“That pallor is stunning,” said a big, ruddy youth, with sunburn on his neck and forehead.

“It isn't healthy,” said Fleetwood.

“It attracts me,” persisted the ruddy young man, voicing naively that curious truth concerning the attraction that disease so often exerts on health—the strange curiosity the normal has for the sub-normal—that fascination of the wholesome for the unhealthy. It is, perhaps, more curiosity than anything, unless, deep hidden under the normal, there lie one single, perverted nerve.

Sylvia, passing the hall, glanced in through the gun-room door with an absentminded smile at the men and their laughing greeting, as they rose with uplifted glasses to salute her.

“The sweetest of all,” observed a man, disconsolately emptying his glass. “Oh irony!
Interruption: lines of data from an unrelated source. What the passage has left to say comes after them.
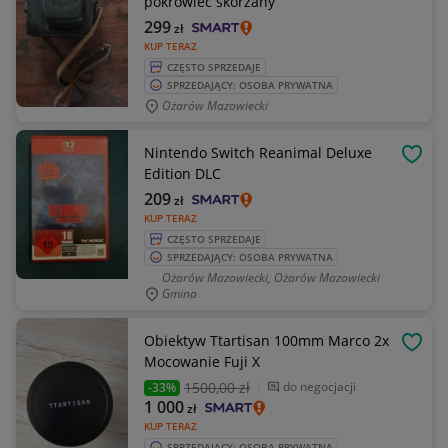
pokrowiec skórzany
299
zł
KUP TERAZ
CZĘSTO SPRZEDAJE
SPRZEDAJĄCY: OSOBA PRYWATNA
Ożarów Mazowiecki
Nintendo Switch Reanimal Deluxe
OBSE
Edition DLC
209
zł
KUP TERAZ
CZĘSTO SPRZEDAJE
SPRZEDAJĄCY: OSOBA PRYWATNA
Ożarów Mazowiecki, Ożarów Mazowiecki
Gmina
Obiektyw Ttartisan 100mm Marco 2x
OBSE
Mocowanie Fuji X
1500
,00 zł
do negocjacji
-33%
1 000
zł
KUP TERAZ
SPRZEDAJĄCY: OSOBA PRYWATNA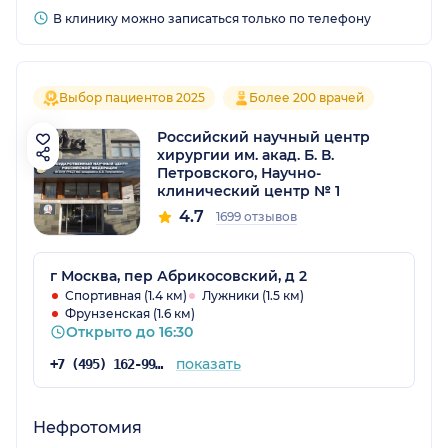
В клинику можно записаться только по телефону
Выбор пациентов 2025
Более 200 врачей
Российский научный центр
хирургии им. акад. Б. В.
Петровского, Научно-
клинический центр № 1
4.7
1699 отзывов
г Москва, пер Абрикосовский, д 2
Спортивная (1.4 км)
Лужники (1.5 км)
Фрунзенская (1.6 км)
Открыто до 16:30
показать
+7 (495) 162-99-18
Нефротомия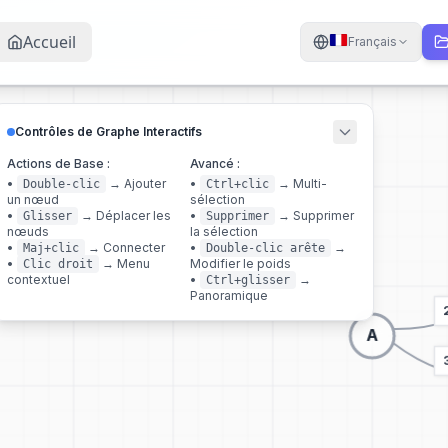
Accueil
Français
Contrôles de Graphe Interactifs
Actions de Base :
Avancé :
•
→
Ajouter
•
→
Multi-
Double-clic
Ctrl+clic
un nœud
sélection
•
→
Déplacer les
•
→
Supprimer
Glisser
Supprimer
nœuds
la sélection
•
→
Connecter
•
→
Maj+clic
Double-clic arête
•
→
Menu
Modifier le poids
Clic droit
contextuel
•
→
Ctrl+glisser
Panoramique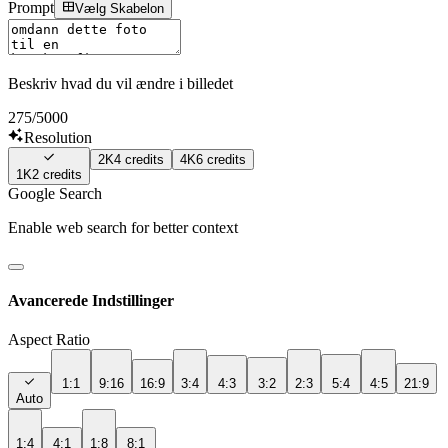
Prompt
Vælg Skabelon
Beskriv hvad du vil ændre i billedet
275
/5000
Resolution
2K
4
credits
4K
6
credits
1K
2
credits
Google Search
Enable web search for better context
Avancerede Indstillinger
Aspect Ratio
1:1
9:16
16:9
3:4
4:3
3:2
2:3
5:4
4:5
21:9
Auto
1:4
4:1
1:8
8:1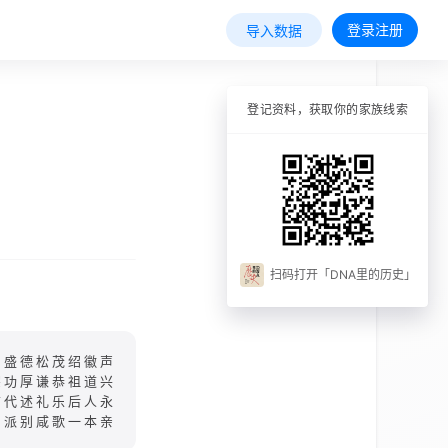
登录注册
导入数据
登记资料，获取你的家族线索
扫码打开「DNA里的历史」
昭盛德松茂绍徽声
宗功厚谦恭祖道兴
前代述礼乐后人永
与派别咸歌一本亲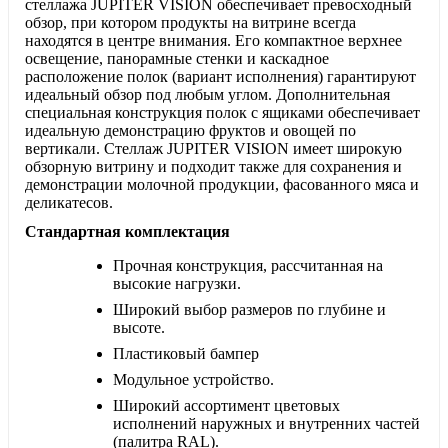
стеллажа JUPITER VISION обеспечивает превосходный
обзор, при котором продукты на витрине всегда
находятся в центре внимания. Его компактное верхнее
освещение, панорамные стенки и каскадное
расположение полок (вариант исполнения) гарантируют
идеальный обзор под любым углом. Дополнительная
специальная конструкция полок с ящиками обеспечивает
идеальную демонстрацию фруктов и овощей по
вертикали. Стеллаж JUPITER VISION имеет широкую
обзорную витрину и подходит также для сохранения и
демонстрации молочной продукции, фасованного мяса и
деликатесов.
Стандартная комплектация
Прочная конструкция, рассчитанная на
высокие нагрузки.
Широкий выбор размеров по глубине и
высоте.
Пластиковый бампер
Модульное устройство.
Широкий ассортимент цветовых
исполнений наружных и внутренних частей
(палитра RAL).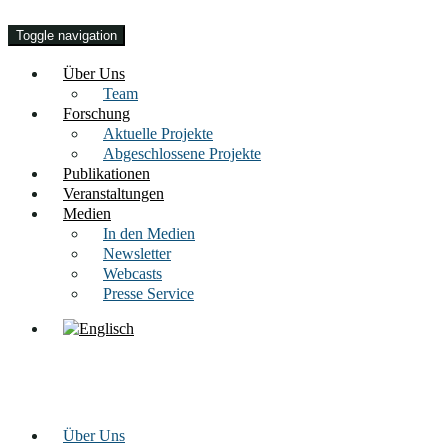
Toggle navigation
Über Uns
Team
Forschung
Aktuelle Projekte
Abgeschlossene Projekte
Publikationen
Veranstaltungen
Medien
In den Medien
Newsletter
Webcasts
Presse Service
Über Uns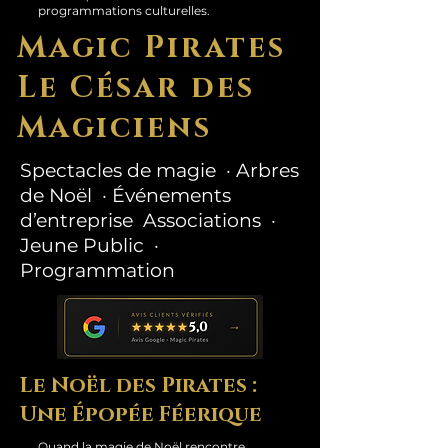
programmations culturelles.
Magic Pirates
Le César des
Magiciens
Spectacles de magie · Arbres
de Noël · Événements
d’entreprise Associations ·
Jeune Public ·
Programmation
Le Noël des Pirates :
Une Épopée Féerique
Quand la magie de Noël rencontre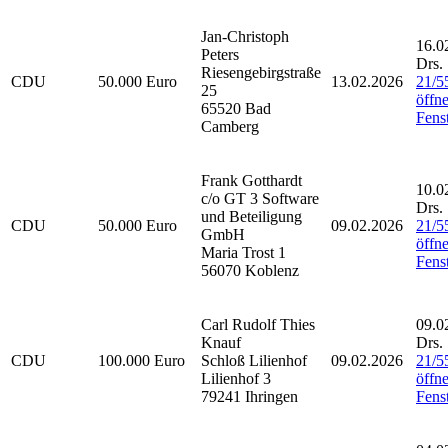
Jan-Christoph
16.0
Peters
Drs.
Riesengebirgstraße
CDU
50.000 Euro
13.02.2026
21/5
25
öffne
65520 Bad
Fenst
Camberg
Frank Gotthardt
10.0
c/o GT 3 Software
Drs.
und Beteiligung
CDU
50.000 Euro
09.02.2026
21/5
GmbH
öffne
Maria Trost 1
Fenst
56070 Koblenz
Carl Rudolf Thies
09.0
Knauf
Drs.
CDU
100.000 Euro
Schloß Lilienhof
09.02.2026
21/5
Lilienhof 3
öffne
79241 Ihringen
Fenst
What a marriage!”

“Do you know any girl who would not change places with her?” asked another.

Every man there insisted that he knew one girl at least who would not exchange Sylvia's future for her own. That was very nice of them; it is to be hoped they believed it. Some of them did—for the moment, anyhow. Then Alderdene, blinking furiously, emitted one of his ear-racking laughs; and everybody, as usual, laughed too.

“You damned cynic,” observed Voucher affectionately.

“Somebody,” said Fleetwood, “insists that she doubled up poor Siward.”

“She never met Siward until she was engaged to Howard,” remarked Voucher.